Produktqualität und Patentschutz
Mandelson droht China mit Klage

Dem Handelskommisar der Europäischen Union, Peter Mandelson, geht die Geduld mit China aus: In scharfem Ton beklagte er die anhaltenden Probleme mit Plagiaten und mangelhafter Qualität. Die Kritik Mandelsons droht dabei jedoch die Beziehungen der EU zu China zu belasten.

PEKING. EU-Handelskommissar Peter Mandelson hat kurz vor dem EU-China-Gipfel am Mittwoch mit deutlichen Worten für Verstimmung bei der chinesischen Regierung gesorgt. Mandelson forderte von Peking stärkere Anstrengungen in Sachen Produktqualität und Patentschutz. "Wir wollen jetzt langsam Aktionen sehen und nicht nur schöne Worte“, so der EU-Kommissar in der chinesischen Hauptstadt. Mandelson drohte Peking im Kampf gegen Musikpiraten offen mit einer WTO -Klage.

Die Kritik kam auf chinesischer Seite nicht gut an. Chinas oberste Handelsunterhändlerin, Vize-Premierministerin Wu Yi, erklärte verärgert nach der Mandelson-Rede, die Regierung sei "sehr unglücklich“ über die Worte des EU-Kommissars. Die Politikerin, die für China den Beitritt zur Welthandelsorganisation (WTO) ausgehandelt hatte, betonte, China habe dieses Jahr enorme Fortschritte in Sachen Produktqualität und Lebensmittelsicherheit gemacht.

Die Chinesen seien kaum noch gewillt, mit Mandelson die bilateralen Handelsprobleme bei dem Spitzentreffen am Mittwoch zu besprechen, hieß es aus dem Kreis der Organisatoren in Peking. Erwartet werden unter anderen Chinas Premierminister Wen Jiabao, der chinesische Handelsminister Bo Xilai sowie EU-Kommissionspräsident José Manuel Barroso und Ratspräsident José Sócrates.

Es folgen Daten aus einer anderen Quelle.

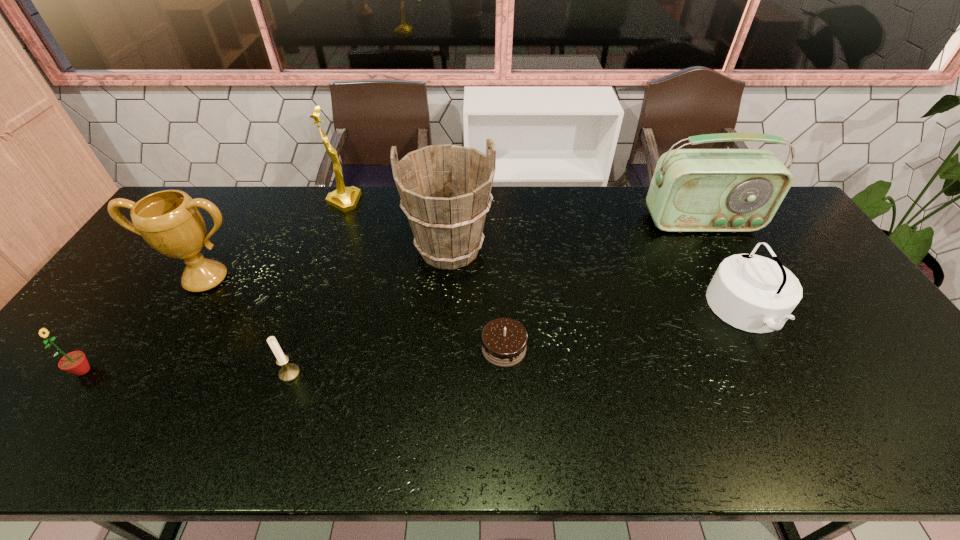 The height and width of the screenshot is (540, 960). I want to click on vacant area that lies between the radio receiver and the shortest object, so click(x=603, y=285).

I want to click on object that stands as the seventh closest to the candle holder, so click(692, 190).

In order to click on object that is the closest to the chocolate cake in this screenshot , I will do `click(445, 190)`.

Locate an element on the screen. free point that satisfies the following two spatial constraints: 1. on the front of the nearer award with the decoration; 2. on the face of the leftmost object is located at coordinates (152, 370).

I want to click on vacant space that satisfies the following two spatial constraints: 1. on the front-facing side of the farther award; 2. on the right side of the bucket, so click(x=326, y=249).

I want to click on free space that satisfies the following two spatial constraints: 1. on the back side of the bucket; 2. on the front-facing side of the farther award, so click(453, 202).

In order to click on vacant space that satisfies the following two spatial constraints: 1. on the back side of the shortest object; 2. on the front-facing side of the right award in this screenshot , I will do `click(497, 202)`.

You are a GUI agent. You are given a task and a screenshot of the screen. Output one action in this format:
    pyautogui.click(x=<x>, y=<y>)
    Task: Click on the blank area in the image that satisfies the following two spatial constraints: 1. on the front of the nearer award with the decoration; 2. on the right side of the candle holder
    Image resolution: width=960 pixels, height=540 pixels.
    Given the screenshot: What is the action you would take?
    pyautogui.click(x=150, y=374)

Locate an element on the screen. This screenshot has height=540, width=960. free point that satisfies the following two spatial constraints: 1. on the front of the left award with the decoration; 2. on the right side of the shortest object is located at coordinates pyautogui.click(x=164, y=348).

Bereits heute führen der Chef der Europäischen Zentralbank, Jean-Claude Trichet, und EU-Währungskommissar Joaquín Almunia in Peking Gespräche über den Wechselkurs der chinesischen Landeswährung Yuan. Sie wollen die chinesische Zentralbank zu einer Aufwertung bewegen, da der derzeitige Yuan-Kurs aus Sicht der EU-Länder den Wettbewerb verzerrt. Bei der Sicherheit der Verbraucher dürfe es keine Kompromisse geben, sagte Mandelson. Das Argument der chinesischen Seite, dass bei nur weniger als einem Prozent der Exporte nach Europa gesundheitsschädliche Risiken entdeckt worden seien, ließ Mandelson nicht gelten: "Europa importiert jeden Tag Waren im Wert von einer halben Mrd. Euro aus China – da ist selbst ein Prozent nicht akzeptabel.“

China müsse verschärfte Kontrollen seiner Exporte nach Europa einführen. Nach den Skandalen um Sicherheitsmängel bei Spielzeug sei es an der chinesischen Seite, das Vertrauen der Verbraucher zurückzuerobern, sagte Mandelson. China müsse beweisen, "dass es sicher produziert“.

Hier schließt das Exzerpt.